Polską część Puszczy Białowieskiej po niemal kilkudziesięciu latach przerwy odwiedził niedźwiedź! Nietypowego gościa zaobserwowali pracownicy Instytutu Badawczego Leśnictwa w Białowieży 13 czerwca br. Z kolei 14 czerwca 2019 r. zarejestrowała go foto-pułapka Instytutu Badawczego Ssaków Polskiej Akademii Nauk w Białowieży. LINK TUTAJ.
Jako że status lokalizacji „naszego” misia to „ktokolwiek widział, ktokolwiek wie”, także podczas przebywania w lesie radzimy zachować ostrożność. Do niedźwiedzia – jak do każdego dziko żyjącego zwierzęcia – nie należy się zbliżać. Powinniśmy się wycofać i powoli się oddalać – byle nie odwracać się tyłem i nie uciekać! A na spacery wybierajmy trasy o dobrej widoczności, słabo zarośnięte krzewami.

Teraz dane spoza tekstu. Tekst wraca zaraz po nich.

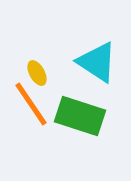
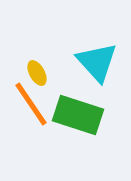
cyan triangle: rotated 15 degrees clockwise
green rectangle: moved 2 px left, 1 px up
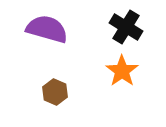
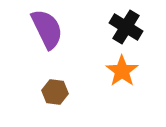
purple semicircle: rotated 48 degrees clockwise
brown hexagon: rotated 15 degrees counterclockwise
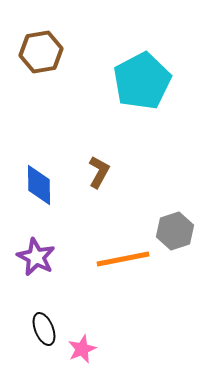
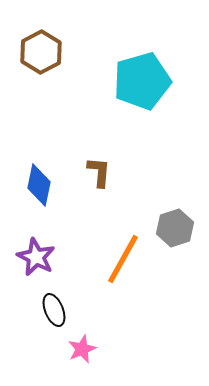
brown hexagon: rotated 18 degrees counterclockwise
cyan pentagon: rotated 12 degrees clockwise
brown L-shape: rotated 24 degrees counterclockwise
blue diamond: rotated 12 degrees clockwise
gray hexagon: moved 3 px up
orange line: rotated 50 degrees counterclockwise
black ellipse: moved 10 px right, 19 px up
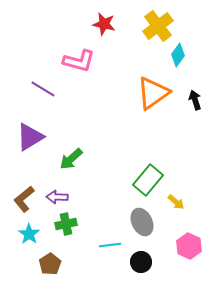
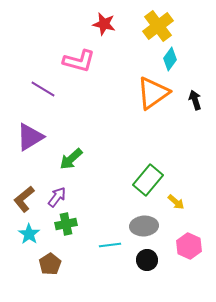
cyan diamond: moved 8 px left, 4 px down
purple arrow: rotated 125 degrees clockwise
gray ellipse: moved 2 px right, 4 px down; rotated 68 degrees counterclockwise
black circle: moved 6 px right, 2 px up
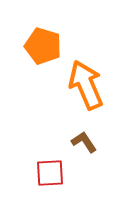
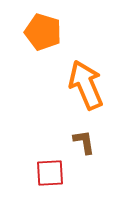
orange pentagon: moved 14 px up
brown L-shape: rotated 24 degrees clockwise
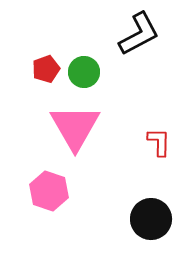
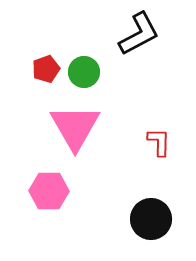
pink hexagon: rotated 18 degrees counterclockwise
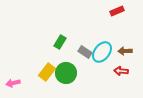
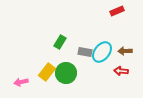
gray rectangle: rotated 24 degrees counterclockwise
pink arrow: moved 8 px right, 1 px up
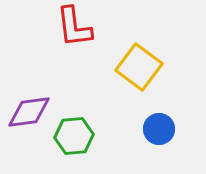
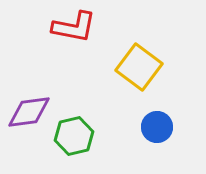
red L-shape: rotated 72 degrees counterclockwise
blue circle: moved 2 px left, 2 px up
green hexagon: rotated 9 degrees counterclockwise
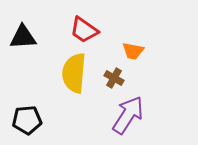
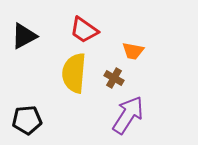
black triangle: moved 1 px right, 1 px up; rotated 24 degrees counterclockwise
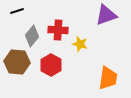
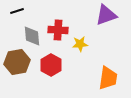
gray diamond: rotated 45 degrees counterclockwise
yellow star: rotated 21 degrees counterclockwise
brown hexagon: rotated 15 degrees counterclockwise
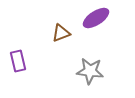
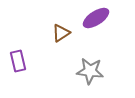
brown triangle: rotated 12 degrees counterclockwise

Obecność niedźwiedzia po polskiej stronie Puszczy Białowieskiej dziś wzbudza niemałą sensację – i nie ma się co dziwić, bo dawno go tu nie było. Ostatni raz w 1963 r. I pomyśleć, że jeszcze trzy wieki temu niedźwiedź miał w Puszczy stały meldunek… Ano właśnie - skoro pobyt misia w puszczy to dziś temat numer jeden w mediach, dorzucamy od siebie tekst, który ukazał się na stronie w 2016 r. Będzie o oczywiście o niedźwiedziach :).

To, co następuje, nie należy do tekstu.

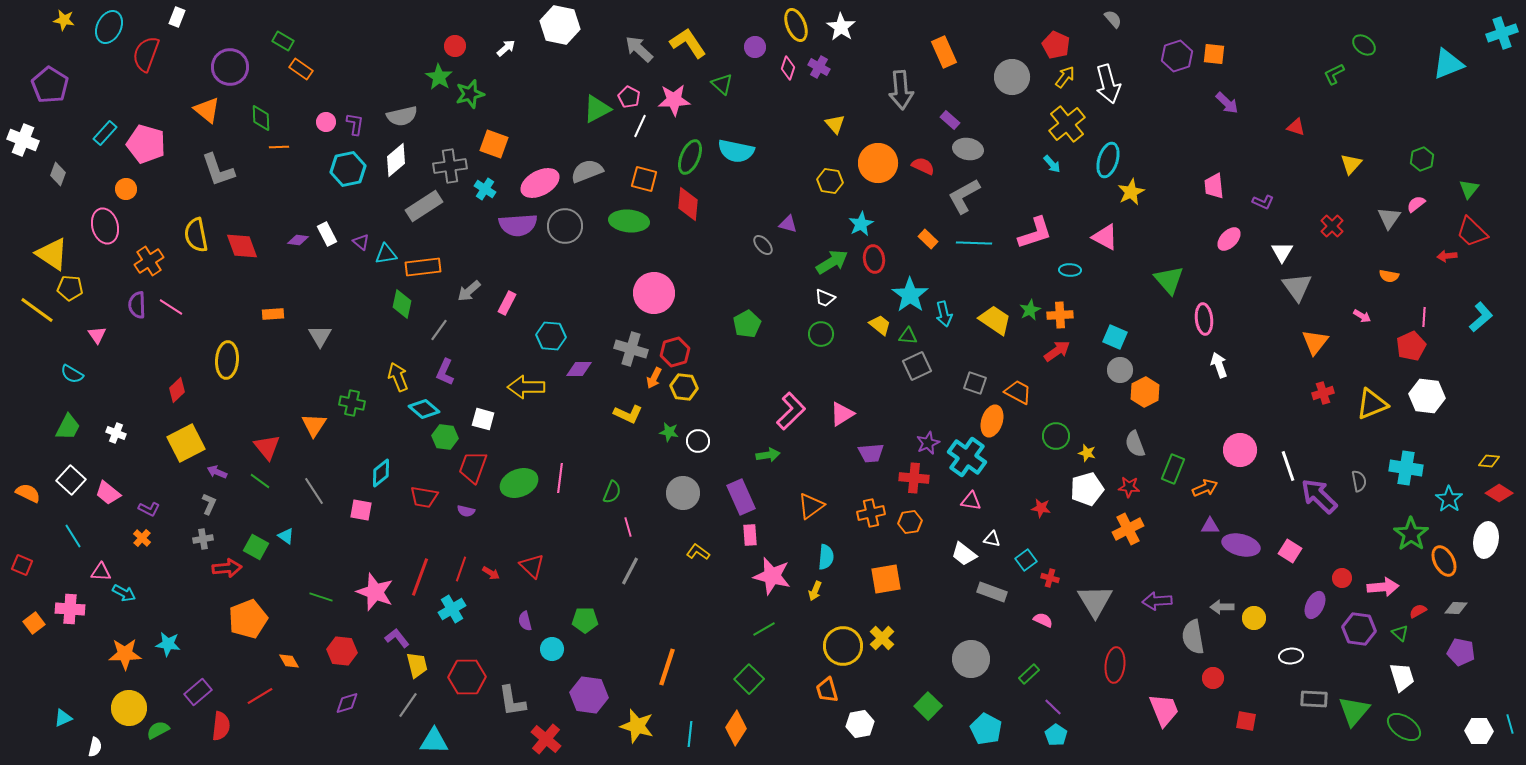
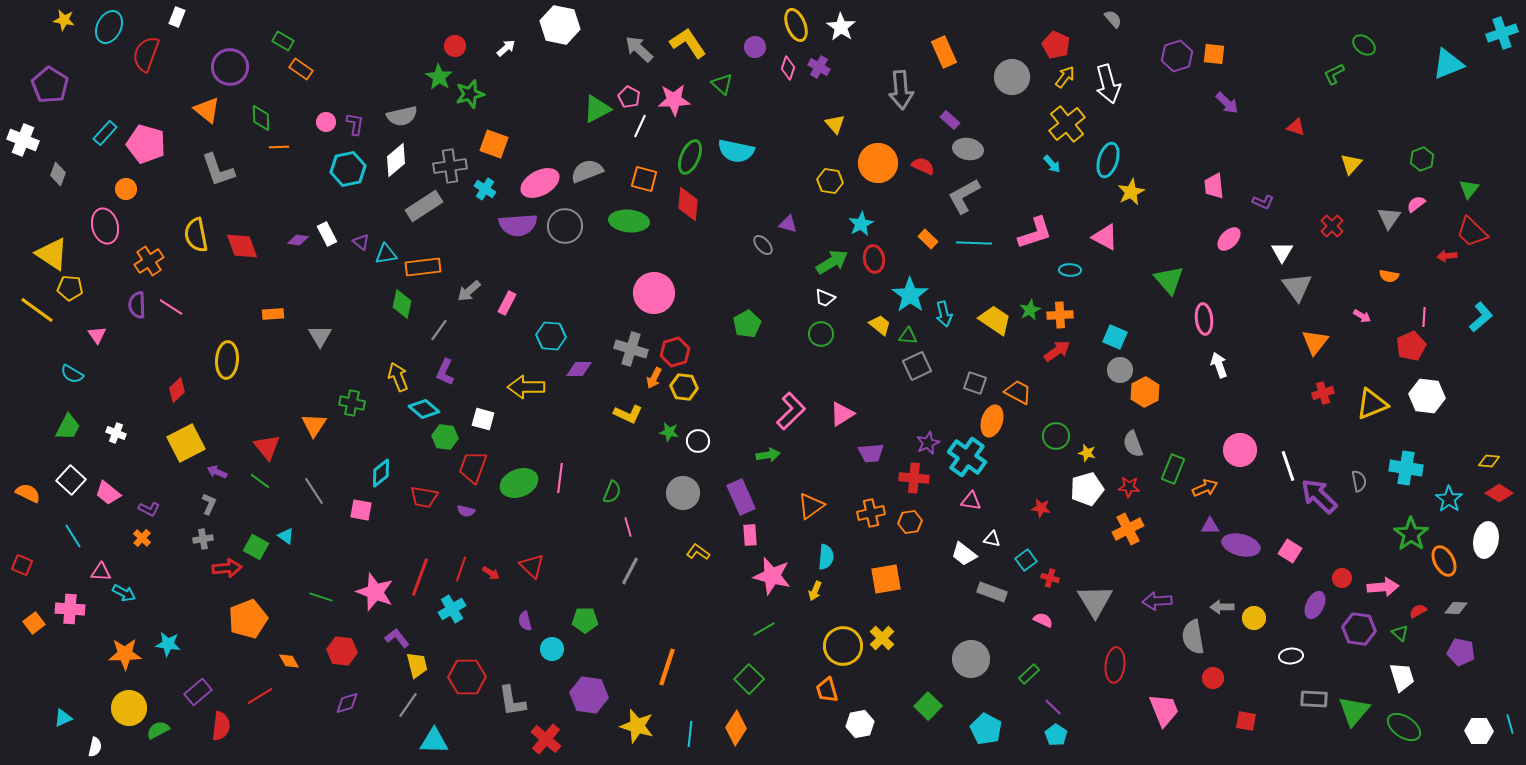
gray semicircle at (1135, 444): moved 2 px left
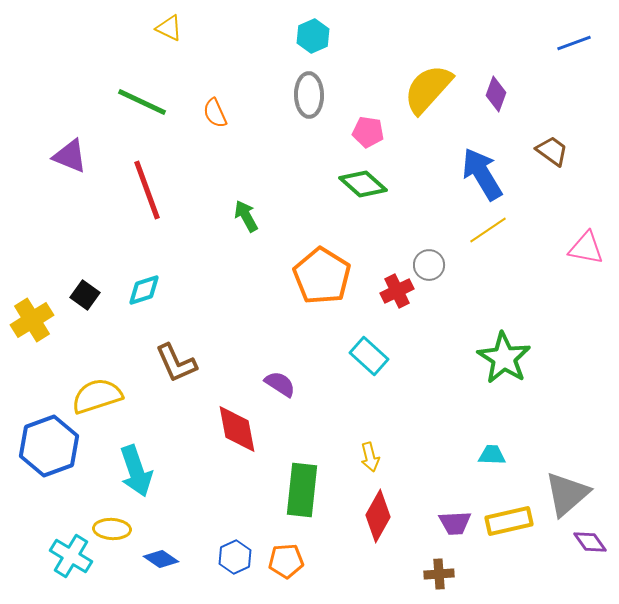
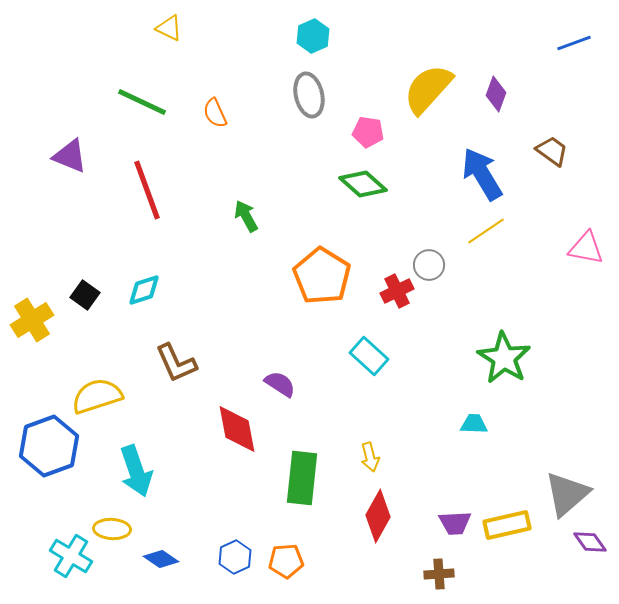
gray ellipse at (309, 95): rotated 12 degrees counterclockwise
yellow line at (488, 230): moved 2 px left, 1 px down
cyan trapezoid at (492, 455): moved 18 px left, 31 px up
green rectangle at (302, 490): moved 12 px up
yellow rectangle at (509, 521): moved 2 px left, 4 px down
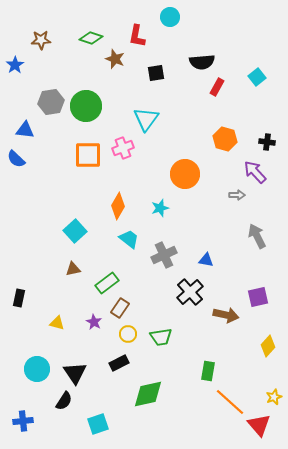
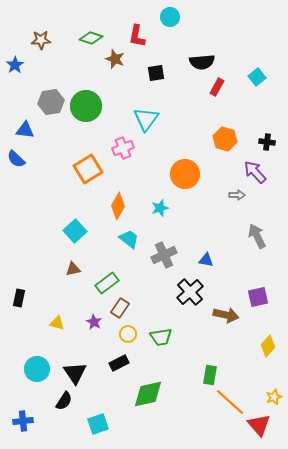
orange square at (88, 155): moved 14 px down; rotated 32 degrees counterclockwise
green rectangle at (208, 371): moved 2 px right, 4 px down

Tekst ukazał się na stronie www.powiat.hajnowka.pl w 2016 r. Ostatnia aktualizacja – 18.06.2019 r.
Kartka z puszczańskiej kroniki: Jak w Puszczy Białowieskiej populację niedźwiedzi odnawiano…
Niedźwiedzie w Puszczy Białowieskiej wyginęły na przełomie XVIII/XIX w., przegrywając walkę o przetrwanie z człowiekiem – to niezaprzeczalny fakt. Niewiele osób wie jednak, że człowiek podjął wysiłek naprawy swojego i błędu i tak w 1937 r. w okolicach Białowieży pojawiło się pokaźne stadko niedźwiadków. Co z tego wynikło?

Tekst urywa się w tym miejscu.